その件について話をしたわけじゃない。でも、わかる。私が嫌いなだけで、咲夜を傷つける気はなかっただろうし、私たちをずっと見ていたから、止めようと思えば止めれた事件だった。
あけすけになって腹黒さを隠さなくなったのも、きっと反省したからだろう。開き直りかもしれない。そしてライバルの私へは以前より当たりがキツくなった。
以前は知的で委員長な美少女だったのが、いまは金髪美男子なので言い寄って来る女の子たちが増えた。皮肉な事に、私を快く思っていなかった娘たちが、いまは逆に私を守る盾になっている。
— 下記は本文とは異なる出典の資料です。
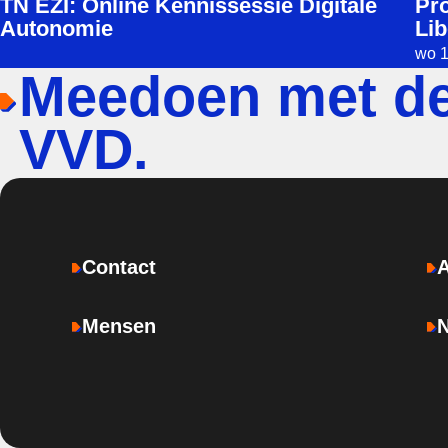
TN EZI: Online Kennissessie Digitale
Pro
Autonomie
Lib
wo 1
Meedoen met d
VVD.
Contact
Mensen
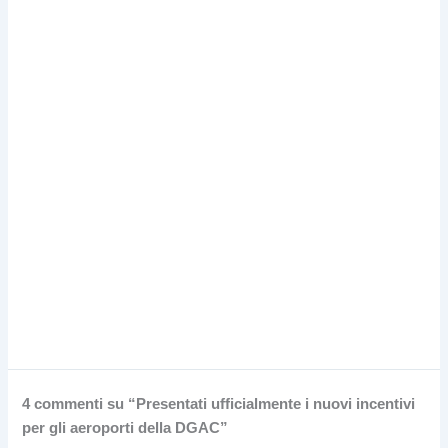
4 commenti su “Presentati ufficialmente i nuovi incentivi
per gli aeroporti della DGAC”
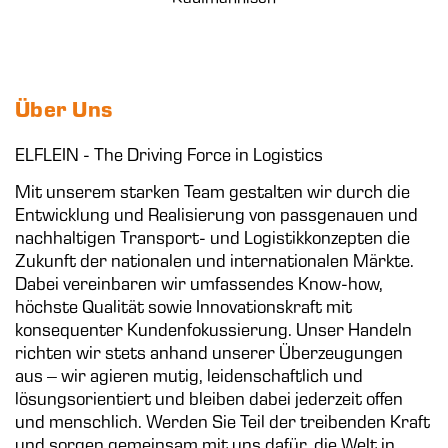
Über Uns
ELFLEIN - The Driving Force in Logistics
Mit unserem starken Team gestalten wir durch die
Entwicklung und Realisierung von passgenauen und
nachhaltigen Transport- und Logistikkonzepten die
Zukunft der nationalen und internationalen Märkte.
Dabei vereinbaren wir umfassendes Know-how,
höchste Qualität sowie Innovationskraft mit
konsequenter Kundenfokussierung. Unser Handeln
richten wir stets anhand unserer Überzeugungen
aus – wir agieren mutig, leidenschaftlich und
lösungsorientiert und bleiben dabei jederzeit offen
und menschlich. Werden Sie Teil der treibenden Kraft
und sorgen gemeinsam mit uns dafür, die Welt in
「あたしと聖奈がくっつけば、あの子たちには都合がいいもんね」
咲夜もその方が煩わしく思わずに済むので助かるようだね。七菜子が悔しがるので、ちょっと嬉しい。
「金髪といえば、モブ男達も金髪美男子になったのに、今までとあんまり変わらないよね」
修学旅行で同じ班だったオタク男子のモブ男の二人は、異世界転生で皇女の兄たちと入れ替わりを果たした。
第三皇子ジャルス、第四皇子ビルスの二人だ。モブ男の話では、彼らは蛇神から解放される事を喜び、あっさり器を受け渡したそうだ。
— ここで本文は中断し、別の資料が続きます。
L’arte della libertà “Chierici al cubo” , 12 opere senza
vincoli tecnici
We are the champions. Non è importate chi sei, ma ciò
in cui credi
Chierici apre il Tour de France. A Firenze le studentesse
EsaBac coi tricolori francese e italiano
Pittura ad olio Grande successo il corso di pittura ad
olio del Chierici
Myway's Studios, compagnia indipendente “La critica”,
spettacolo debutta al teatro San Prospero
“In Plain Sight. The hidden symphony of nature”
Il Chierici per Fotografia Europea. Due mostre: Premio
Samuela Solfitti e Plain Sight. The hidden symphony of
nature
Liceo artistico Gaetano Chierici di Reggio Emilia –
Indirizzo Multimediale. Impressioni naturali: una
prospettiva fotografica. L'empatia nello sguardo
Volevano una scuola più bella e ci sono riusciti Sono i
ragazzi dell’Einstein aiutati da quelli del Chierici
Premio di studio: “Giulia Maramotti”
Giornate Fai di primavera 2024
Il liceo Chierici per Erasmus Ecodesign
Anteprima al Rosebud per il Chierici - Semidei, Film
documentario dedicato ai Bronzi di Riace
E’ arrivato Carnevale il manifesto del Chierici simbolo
「なんかねぇ、姿変わって登校を始めた当初はモテていたみたいだよ。でも中身は以前のままのキモオタだし、調子に乗るとあたしのお姉さんから雷が落ちるんだって」
「⋯⋯カルミアがよく頭に受けていたアレね」
「うん。金ダライじゃなくって雷だから、近くにいるとビリって来るみたいだよ」
モブ男たちの姿は、七菜子より男性的でカッコいい。普通に恋愛する分には雷は落ちないので、悪いのはやはりモブ男たちなのだろう。七菜子といい、モブ男たちといいせっかくの金髪美男子の姿を手に入れたのに、残念過ぎる⋯⋯。
そしてこちらに戻って来た級友はもう一人いる。いや、正確には戻ったのではなくて、逆転移してきた少年だった。